### Try it
Leave the pictures in the listing below aside and reproduce exactly the lines starting with the one with "owners aiming" and going on through the one with "November 22, 2025", both ends included.

········

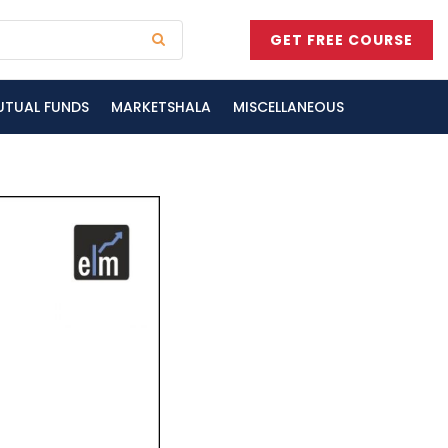
GET FREE COURSE
UTUAL FUNDS
MARKETSHALA
MISCELLANEOUS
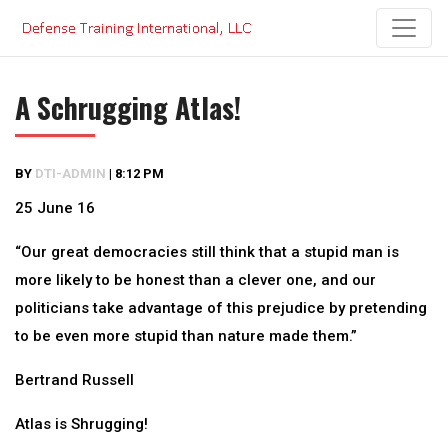
Skip
to
content
A Schrugging Atlas!
BY
DTI-ADMIN
|
8:12 PM
25 June 16
“Our great democracies still think that a stupid man is
more likely to be honest than a clever one, and our
politicians take advantage of this prejudice by pretending
to be even more stupid than nature made them.”
Bertrand Russell
Atlas is Shrugging!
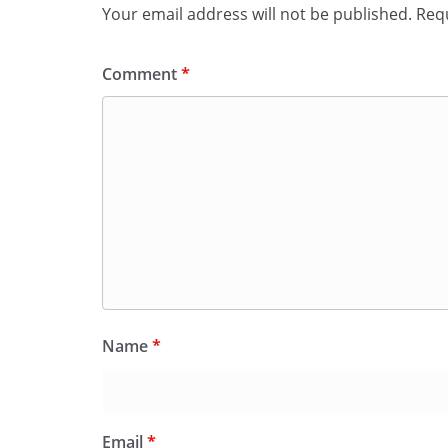
Your email address will not be published.
Requ
Comment
*
Name
*
Email
*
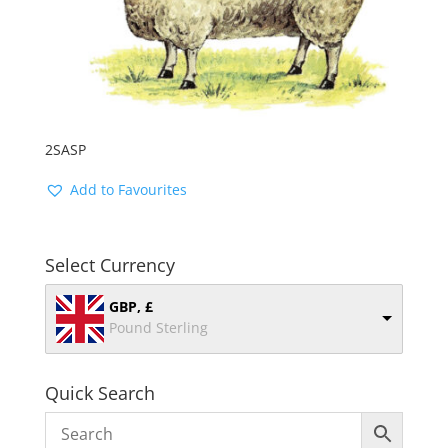
2SASP
Add to Favourites
Select Currency
GBP, £
Pound Sterling
Quick Search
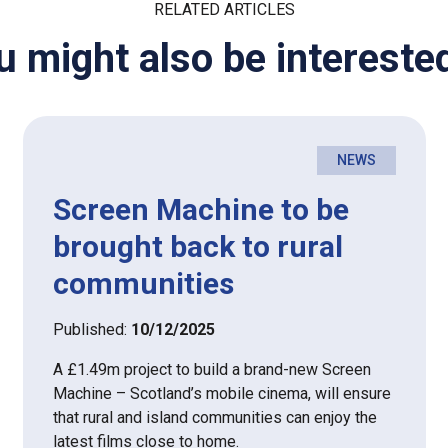
RELATED ARTICLES
u might also be interested
NEWS
Screen Machine to be
brought back to rural
communities
Published:
10/12/2025
A £1.49m project to build a brand-new Screen
Machine – Scotland’s mobile cinema, will ensure
that rural and island communities can enjoy the
latest films close to home.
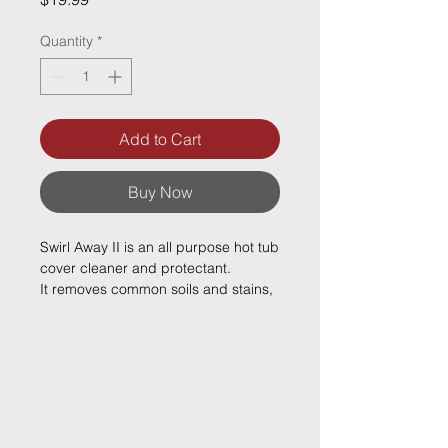
Quantity
*
Add to Cart
Buy Now
Swirl Away II is an all purpose hot tub
cover cleaner and protectant.
It removes common soils and stains,
odorous organic soils and keeps
your cover clean and attractive.
Regular use will keep your spa cover
looking and smelling good and help
it last longer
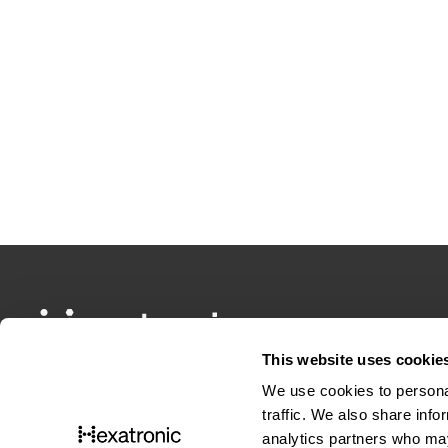
This website uses cookie
We use cookies to personal
traffic. We also share info
analytics partners who may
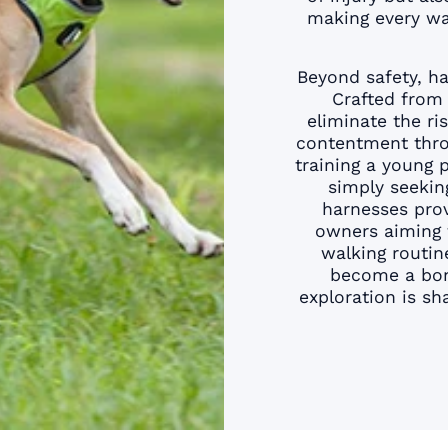
¢
making every wal
Beyond safety, ha
Crafted from 
eliminate the ri
contentment thro
training a young 
simply seekin
harnesses prov
owners aiming 
walking routin
become a bond
exploration is s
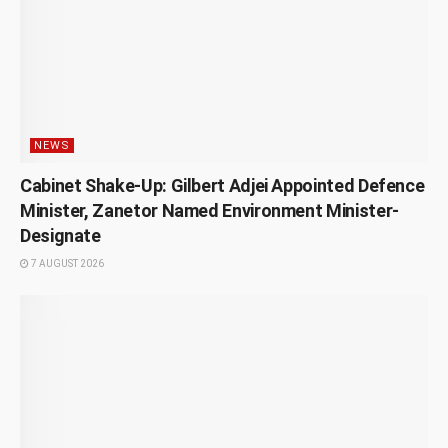
NEWS
Cabinet Shake-Up: Gilbert Adjei Appointed Defence
Minister, Zanetor Named Environment Minister-
Designate
7 AUGUST 2026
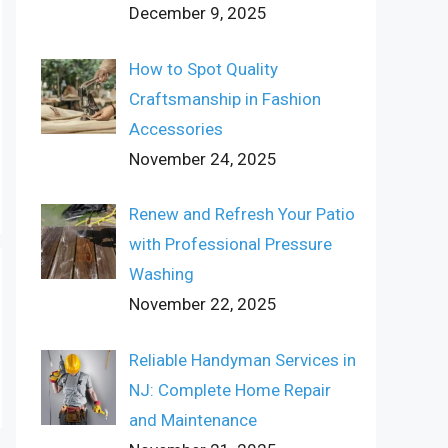
December 9, 2025
How to Spot Quality
Craftsmanship in Fashion
Accessories
November 24, 2025
Renew and Refresh Your Patio
with Professional Pressure
Washing
November 22, 2025
Reliable Handyman Services in
NJ: Complete Home Repair
and Maintenance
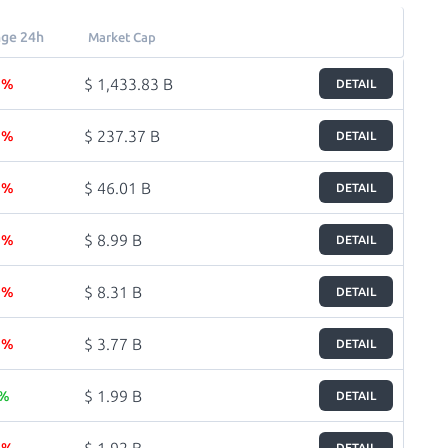
ge 24h
Market Cap
$ 1,433.83 B
8 %
DETAIL
$ 237.37 B
1 %
DETAIL
$ 46.01 B
7 %
DETAIL
$ 8.99 B
6 %
DETAIL
$ 8.31 B
7 %
DETAIL
$ 3.77 B
1 %
DETAIL
$ 1.99 B
 %
DETAIL
$ 1.92 B
9 %
DETAIL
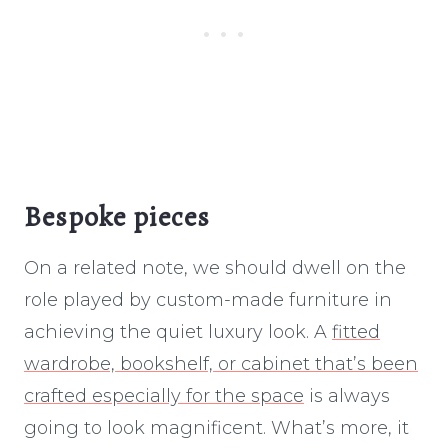
Bespoke pieces
On a related note, we should dwell on the
role played by custom-made furniture in
achieving the quiet luxury look. A
fitted
wardrobe, bookshelf, or cabinet that’s been
crafted especially for the space
is always
going to look magnificent. What’s more, it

········

### Problem solution
owners aiming 
walking routin
become a bond
exploration is s
NEWS
Cabinet Shake-Up: Gilbert Adjei Appointed Defence
Minister, Zanetor Named Environment Minister-
Designate
7 AUGUST 2026
December 9, 2025
How to Spot Quality
Craftsmanship in Fashion
Accessories
November 24, 2025
Renew and Refresh Your Patio
with Professional Pressure
Washing
November 22, 2025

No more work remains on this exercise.